TRY IT: The answer should consist of each line from the data below that includes "riparazione".

TASK INPUT:
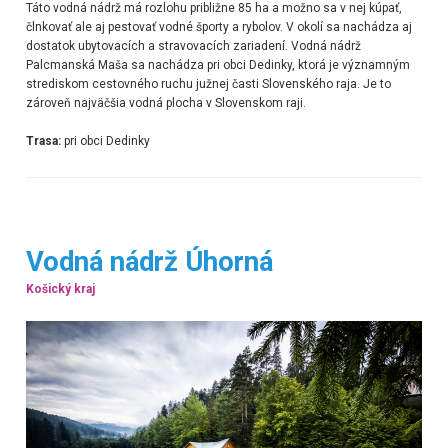
Táto vodná nádrž má rozlohu približne 85 ha a možno sa v nej kúpať,
člnkovať ale aj pestovať vodné športy a rybolov. V okolí sa nachádza aj
dostatok ubytovacích a stravovacích zariadení. Vodná nádrž
Palcmanská Maša sa nachádza pri obci Dedinky, ktorá je významným
strediskom cestovného ruchu južnej časti Slovenského raja. Je to
zároveň najväčšia vodná plocha v Slovenskom raji.
Trasa:
pri obci Dedinky
Vodná nádrž Úhorná
Košický kraj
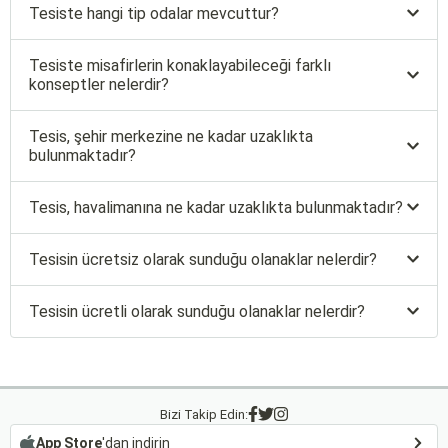
Tesiste hangi tip odalar mevcuttur?
Tesiste misafirlerin konaklayabileceği farklı
konseptler nelerdir?
Tesis, şehir merkezine ne kadar uzaklıkta
bulunmaktadır?
Tesis, havalimanına ne kadar uzaklıkta bulunmaktadır?
Tesisin ücretsiz olarak sunduğu olanaklar nelerdir?
Tesisin ücretli olarak sunduğu olanaklar nelerdir?
Bizi Takip Edin:
App Store
'dan indirin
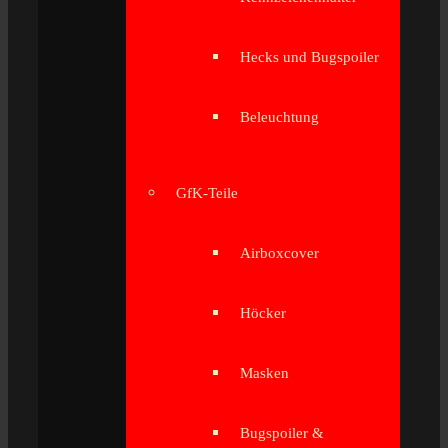
Hecks und Bugspoiler
Beleuchtung
GfK-Teile
Airboxcover
Höcker
Masken
Bugspoiler &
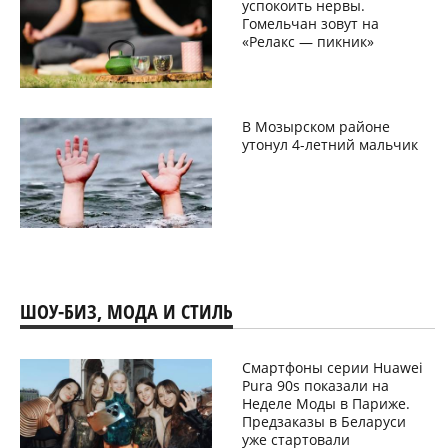
успокоить нервы.
Гомельчан зовут на
«Релакс — пикник»
В Мозырском районе
утонул 4-летний мальчик
ШОУ-БИЗ, МОДА И СТИЛЬ
Смартфоны серии Huawei
Pura 90s показали на
Неделе Моды в Париже.
Предзаказы в Беларуси
уже стартовали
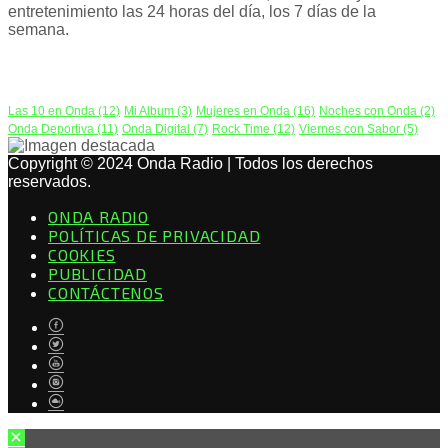
entretenimiento las 24 horas del día, los 7 días de la
semana.
PODCAST
Las 10 en Onda
(12)
Mi Album
(3)
Mujeres en Onda
(16)
Noches con Onda
(2)
Onda Deportiva
(11)
Onda Digital
(7)
Rock Time
(12)
Viernes con Sabor
(5)
Copyright © 2024 Onda Radio | Todos los derechos
reservados.
ONDA RADIO
POLÍTICAS DE PRIVACIDAD
COOKIES
PUBLICIDAD
CONTÁCTENOS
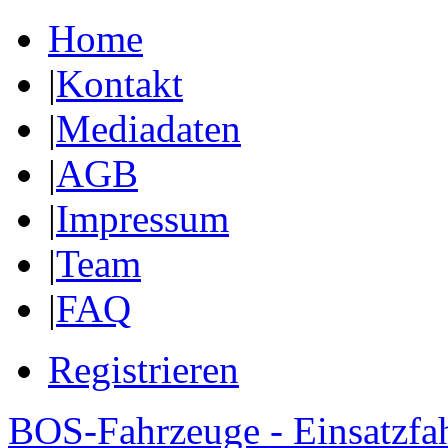
Home
|
Kontakt
|
Mediadaten
|
AGB
|
Impressum
|
Team
|
FAQ
Registrieren
BOS-Fahrzeuge - Einsatzfa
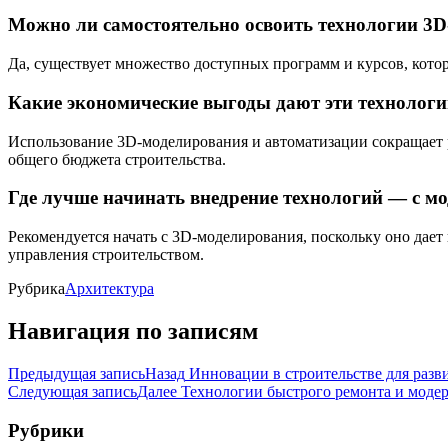
Можно ли самостоятельно освоить технологии 3
Да, существует множество доступных программ и курсов, кото
Какие экономические выгоды дают эти технолог
Использование 3D-моделирования и автоматизации сокращает р
общего бюджета строительства.
Где лучше начинать внедрение технологий — с м
Рекомендуется начать с 3D-моделирования, поскольку оно дает
управления строительством.
Рубрика
Архитектура
Навигация по записям
Предыдущая запись
Назад
Инновации в строительстве для разв
Следующая запись
Далее
Технологии быстрого ремонта и моде
Рубрики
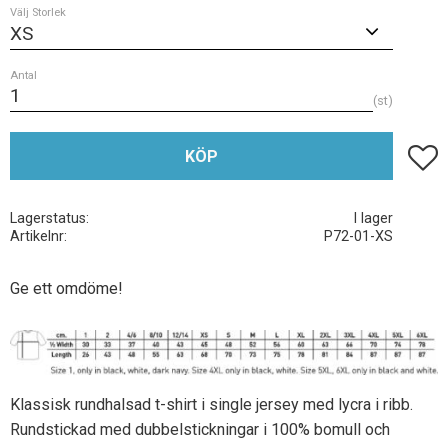
Välj Storlek
Antal
st
Lägg t
KÖP
Lagerstatus
I lager
Artikelnr
P72-01-XS
Ge ett omdöme!
Klassisk rundhalsad t-shirt i single jersey med lycra i ribb.
Rundstickad med dubbelstickningar i 100% bomull och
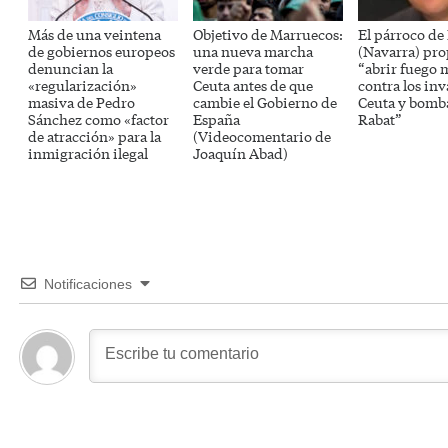
Más de una veintena
Objetivo de Marruecos:
El párroco de
de gobiernos europeos
una nueva marcha
(Navarra) pr
denuncian la
verde para tomar
“abrir fuego 
«regularización»
Ceuta antes de que
contra los inv
masiva de Pedro
cambie el Gobierno de
Ceuta y bomb
Sánchez como «factor
España
Rabat”
de atracción» para la
(Videocomentario de
inmigración ilegal
Joaquín Abad)
Notificaciones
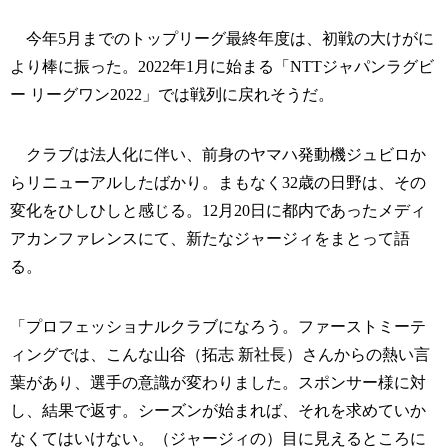
今年5月までのトップリーグ最終年度は、初戦の大けがに
より棒に振った。2022年1月に始まる「NTTジャパンラグビ
ー リーグワン2022」では戦列に戻れそうだ。
クラブは法人化に伴い、前身のヤマハ発動機ジュビロか
らリニューアルしたばかり。まもなく32歳の日野は、その
変化をひしひしと感じる。12月20日に都内であったメディ
アカンファレンスにて、新たなジャージィをまとって語
る。
「プロフェッショナルクラブになろう。ファーストミーテ
ィングでは、こんな山谷（拓志 新社長）さんからの熱い言
葉があり、選手の意識が変わりました。スポンサー様に対
し、結果で返す。シーズンが始まれば、それを求めていか
なくてはいけない。（ジャージィの）目に見えるところに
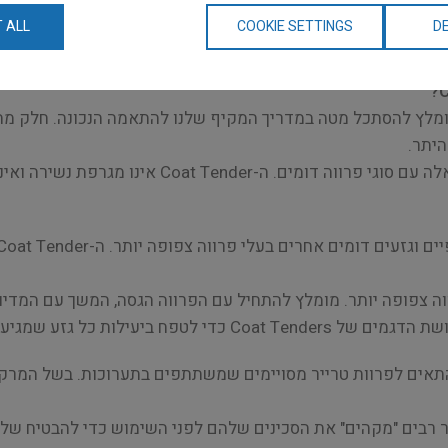
תיאור
 ALL
COOKIE SETTINGS
DE
מומלץ להסתכל מטה במדריך המקיף שלנו להתאמה הנכונה. חלק מה
היתר.
ה-Fine Coat Tender יעבוד הכי טוב עבור גזעים אלה 
 צפופה יותר. מומלץ להתחיל עם הפרווה הגסה, המשך עם המדיום
עילות כל גזע שמגיע לסלון.
שעשויה לא להתאים לפרוות טרייר מסויימים שמשתתפים בתערוכות. בשל המ
 רבים "מקהים" את הסכינים שלהם לפני השימוש כדי להבטיח ש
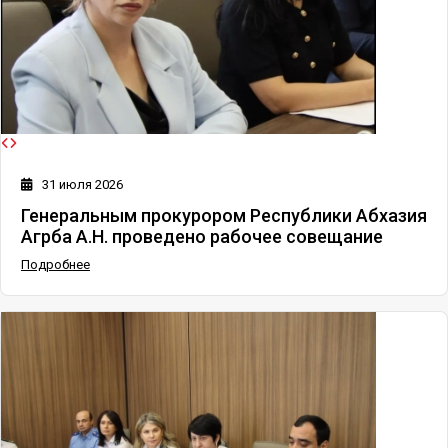
31 июля 2026
Генеральным прокурором Республики Абхазия
Агрба А.Н. проведено рабочее совещание
Подробнее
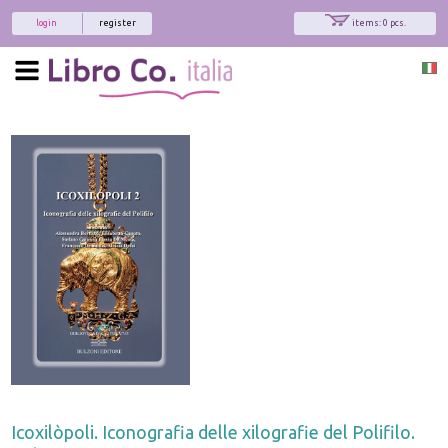
login
register
items: 0 pcs.
Icoxilòpoli. Iconografia delle xilografie del Polifilo.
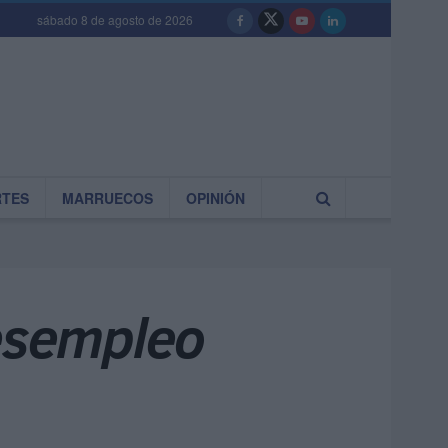
sábado 8 de agosto de 2026
RTES
MARRUECOS
OPINIÓN
desempleo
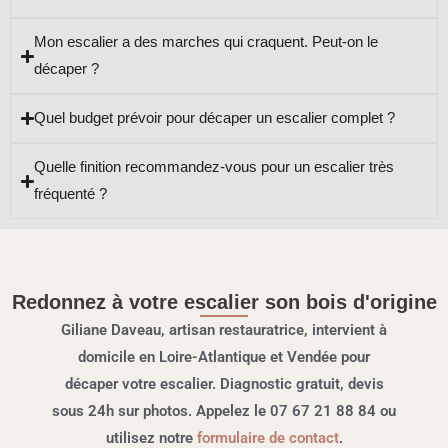
Mon escalier a des marches qui craquent. Peut-on le
décaper ?
Quel budget prévoir pour décaper un escalier complet ?
Quelle finition recommandez-vous pour un escalier très
fréquenté ?
Redonnez à votre escalier son bois d'origine
Giliane Daveau, artisan restauratrice, intervient à
domicile en Loire-Atlantique et Vendée pour
décaper votre escalier. Diagnostic gratuit, devis
sous 24h sur photos. Appelez le 07 67 21 88 84 ou
utilisez notre
formulaire de contact
.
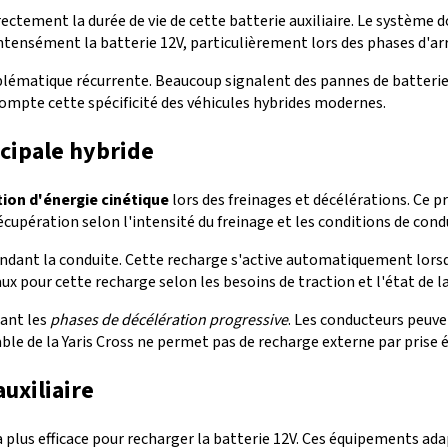
tement la durée de vie de cette batterie auxiliaire. Le système doi
intensément la batterie 12V, particulièrement lors des phases d'a
lématique récurrente. Beaucoup signalent des pannes de batterie 12
pte cette spécificité des véhicules hybrides modernes.
cipale hybride
ion d'énergie cinétique
lors des freinages et décélérations. Ce
écupération selon l'intensité du freinage et les conditions de cond
ant la conduite. Cette recharge s'active automatiquement lorsque
our cette recharge selon les besoins de traction et l'état de la
iant les
phases de décélération progressive
. Les conducteurs peuve
ble de la Yaris Cross ne permet pas de recharge externe par prise é
uxiliaire
plus efficace pour recharger la batterie 12V. Ces équipements ad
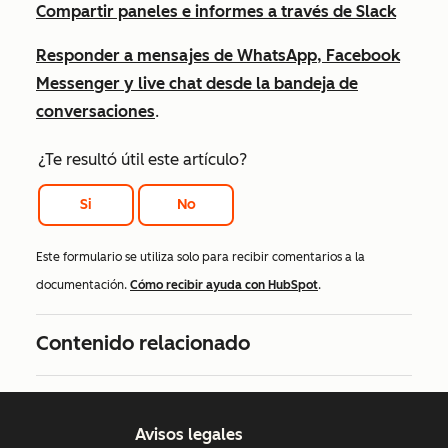
Compartir paneles e informes a través de Slack
Responder a mensajes de WhatsApp, Facebook
Messenger y live chat desde la bandeja de
conversaciones
.
¿Te resultó útil este artículo?
Si
No
Este formulario se utiliza solo para recibir comentarios a la
documentación.
Cómo recibir ayuda con HubSpot
.
Contenido relacionado
Avisos legales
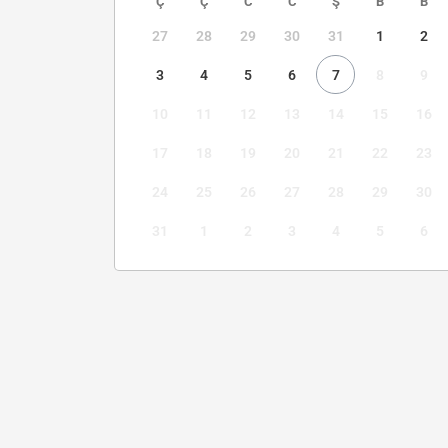
Ç
Ç
C
C
Ş
B
B
27
28
29
30
31
1
2
3
4
5
6
7
8
9
10
11
12
13
14
15
16
17
18
19
20
21
22
23
24
25
26
27
28
29
30
31
1
2
3
4
5
6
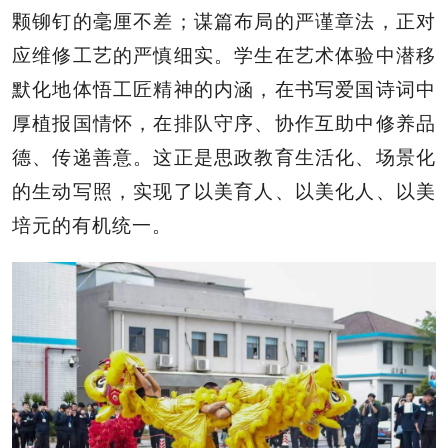
颗铆钉的毫厘不差；谋篇布局的严谨章法，正对
应维修工艺的严慎细实。学生在艺术体验中潜移
默化地体悟工匠精神的内涵，在书写爱国诗词中
厚植报国情怀，在排队守序、协作互助中修养品
德、传递善意。这正是思政教育生活化、场景化
的生动写照，实现了以美育人、以美化人、以美
培元的有机统一。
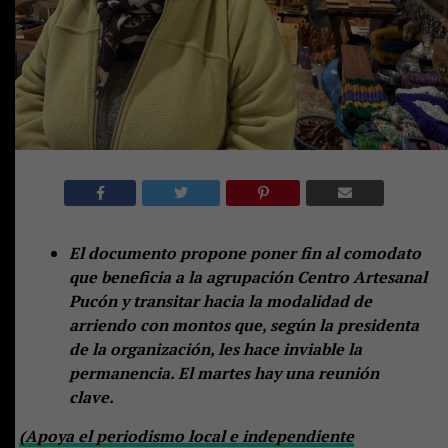
El documento propone poner fin al comodato
que beneficia a la agrupación Centro Artesanal
Pucón y transitar hacia la modalidad de
arriendo con montos que, según la presidenta
de la organización, les hace inviable la
permanencia. El martes hay una reunión
clave.
(Apoya el periodismo local e independiente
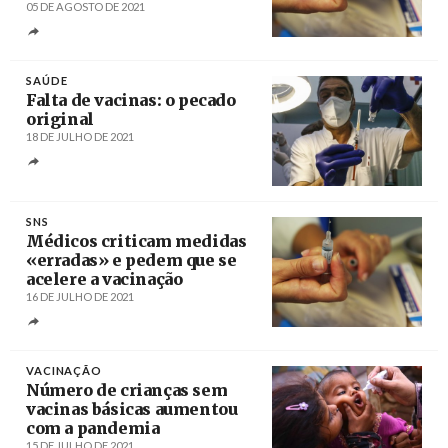
05 DE AGOSTO DE 2021
Créditos
Tiago Petinga / Agência Lusa
SAÚDE
Falta de vacinas: o pecado
original
18 DE JULHO DE 2021
Créditos
Fabio Frustaci / EPA
SNS
Médicos criticam medidas
«erradas» e pedem que se
acelere a vacinação
16 DE JULHO DE 2021
Créditos
Tiago Petinga / Agência Lusa
VACINAÇÃO
Número de crianças sem
vacinas básicas aumentou
com a pandemia
15 DE JULHO DE 2021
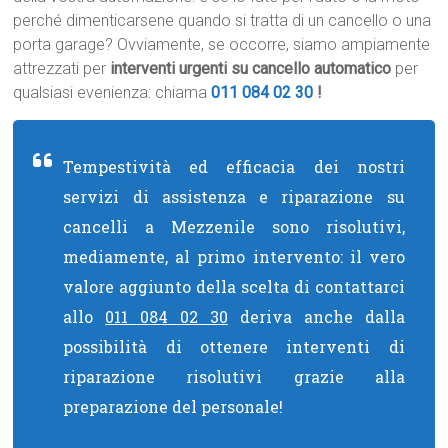
perché dimenticarsene quando si tratta di un cancello o una
porta garage? Ovviamente, se occorre, siamo ampiamente
attrezzati per
interventi urgenti su cancello automatico
per
qualsiasi evenienza: chiama
011 084 02 30
!
Tempestività ed efficacia dei nostri
servizi di assistenza e riparazione su
cancelli a Mezzenile sono risolutivi,
mediamente, al primo intervento: il vero
valore aggiunto della scelta di contattarci
allo
011 084 02 30
deriva anche dalla
possibilità di ottenere interventi di
riparazione risolutivi grazie alla
preparazione del personale!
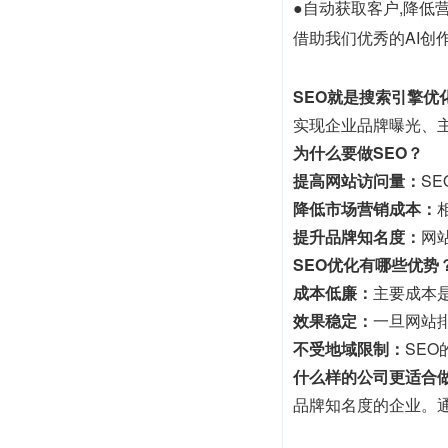
●自动获取客户,降低
借助我们优秀的AI创作
SEO就是搜索引擎优
实现企业品牌曝光、
为什么要做SEO？
提高网站访问量：
S
降低市场营销成本：
提升品牌知名度：
网
SEO优化有哪些优势
成本低廉：
主要成本
效果稳定：
一旦网站
不受地域限制：
SE
什么样的公司更适合做
品牌知名度的企业。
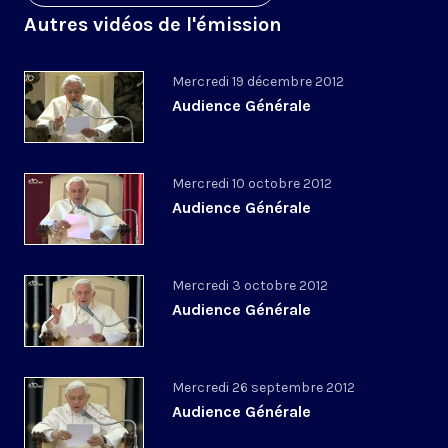
Autres vidéos de l'émission
Mercredi 19 décembre 2012
Audience Générale
Mercredi 10 octobre 2012
Audience Générale
Mercredi 3 octobre 2012
Audience Générale
Mercredi 26 septembre 2012
Audience Générale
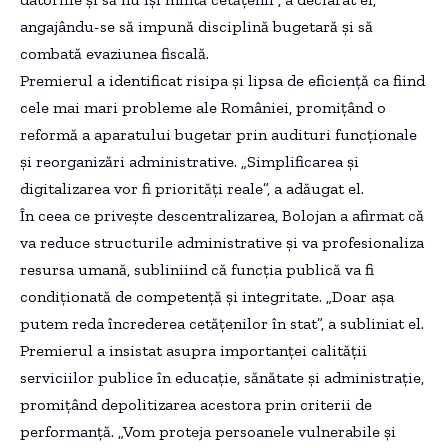
angajându-se să impună disciplină bugetară și să
combată evaziunea fiscală.
Premierul a identificat risipa și lipsa de eficiență ca fiind
cele mai mari probleme ale României, promițând o
reformă a aparatului bugetar prin audituri funcționale
și reorganizări administrative. „Simplificarea și
digitalizarea vor fi priorități reale”, a adăugat el.
În ceea ce privește descentralizarea, Bolojan a afirmat că
va reduce structurile administrative și va profesionaliza
resursa umană, subliniind că funcția publică va fi
condiționată de competență și integritate. „Doar așa
putem reda încrederea cetățenilor în stat”, a subliniat el.
Premierul a insistat asupra importanței calității
serviciilor publice în educație, sănătate și administrație,
promițând depolitizarea acestora prin criterii de
performanță. „Vom proteja persoanele vulnerabile și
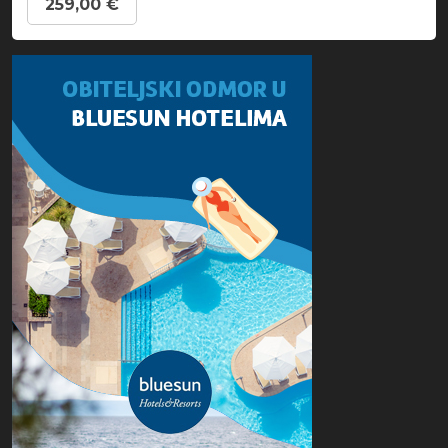
259,00 €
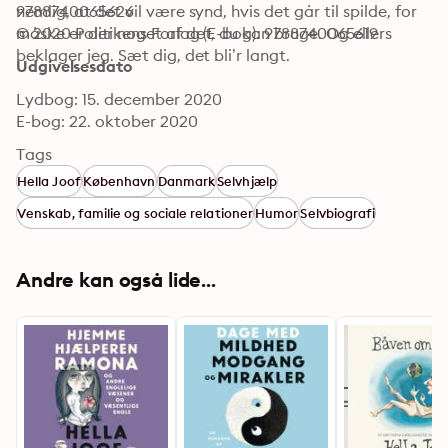
nemlig, at det vil være synd, hvis det går til spilde, for 
9788740065626
måske er der noget af det, du kan bruge. Og ellers 
© 2020 Politikens Forlag (E-bog): 9788740065619
beklager jeg. Sæt dig, det bli’r langt.
Udgivelsesdato
Lydbog: 15. december 2020
E-bog: 22. oktober 2020
Tags
Hella Joof
København
Danmark
Selvhjælp
Venskab, familie og sociale relationer
Humor
Selvbiografi
Andre kan også lide...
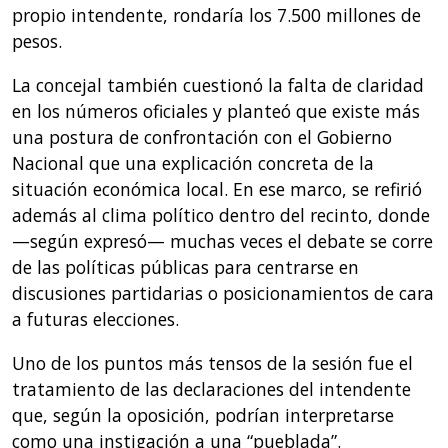
propio intendente, rondaría los 7.500 millones de
pesos.
La concejal también cuestionó la falta de claridad
en los números oficiales y planteó que existe más
una postura de confrontación con el Gobierno
Nacional que una explicación concreta de la
situación económica local. En ese marco, se refirió
además al clima político dentro del recinto, donde
—según expresó— muchas veces el debate se corre
de las políticas públicas para centrarse en
discusiones partidarias o posicionamientos de cara
a futuras elecciones.
Uno de los puntos más tensos de la sesión fue el
tratamiento de las declaraciones del intendente
que, según la oposición, podrían interpretarse
como una instigación a una “pueblada”.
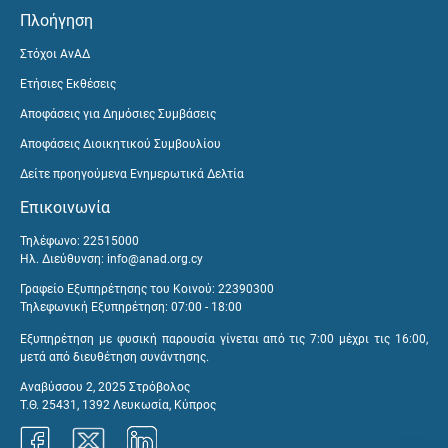
Πλοήγηση
Στόχοι ΑνΑΔ
Ετήσιες Εκθέσεις
Αποφάσεις για Δημόσιες Συμβάσεις
Αποφάσεις Διοικητικού Συμβουλίου
Δείτε προηγούμενα Ενημερωτικά Δελτία
Επικοινωνία
Τηλέφωνο: 22515000
Ηλ. Διεύθυνση:
info@anad.org.cy
Γραφείο Εξυπηρέτησης του Κοινού: 22390300
Τηλεφωνική Εξυπηρέτηση: 07:00 - 18:00
Εξυπηρέτηση με φυσική παρουσία γίνεται από τις 7:00 μέχρι τις 16:00,
μετά από διευθέτηση συνάντησης.
Αναβύσσου 2, 2025 Στρόβολος
Τ.Θ. 25431, 1392 Λευκωσία, Κύπρος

SOLUTION FOR THIS PROBLEM:
servizi di assistenza e riparazione su
riparazione risolutivi grazie alla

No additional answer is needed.